_PROBLEM REQUIREMENTS:_ Below are the records; print them again exactly and omit the pictures.

(Extracted page text data)
'''

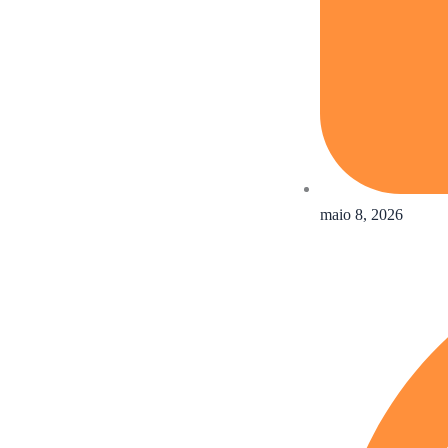
maio 8, 2026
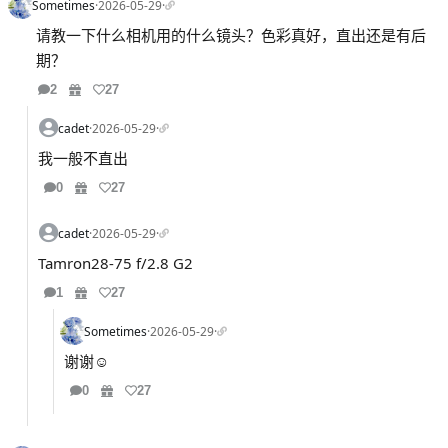
Sometimes
·
2026-05-29
·
请教一下什么相机用的什么镜头？色彩真好，直出还是有后
期？
2
27
cadet
·
2026-05-29
·
我一般不直出
0
27
cadet
·
2026-05-29
·
Tamron28-75 f/2.8 G2
1
27
Sometimes
·
2026-05-29
·
谢谢☺️
0
27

'''

_SOLUTION TO THIS EXERCISE:_
maio 8, 2026
Sometimes
·
2026-05-29
·
请教一下什么相机用的什么镜头？色彩真好，直出还是有后
期？
2
27
cadet
·
2026-05-29
·
我一般不直出
0
27
cadet
·
2026-05-29
·
Tamron28-75 f/2.8 G2
1
27
Sometimes
·
2026-05-29
·
谢谢☺️
0
27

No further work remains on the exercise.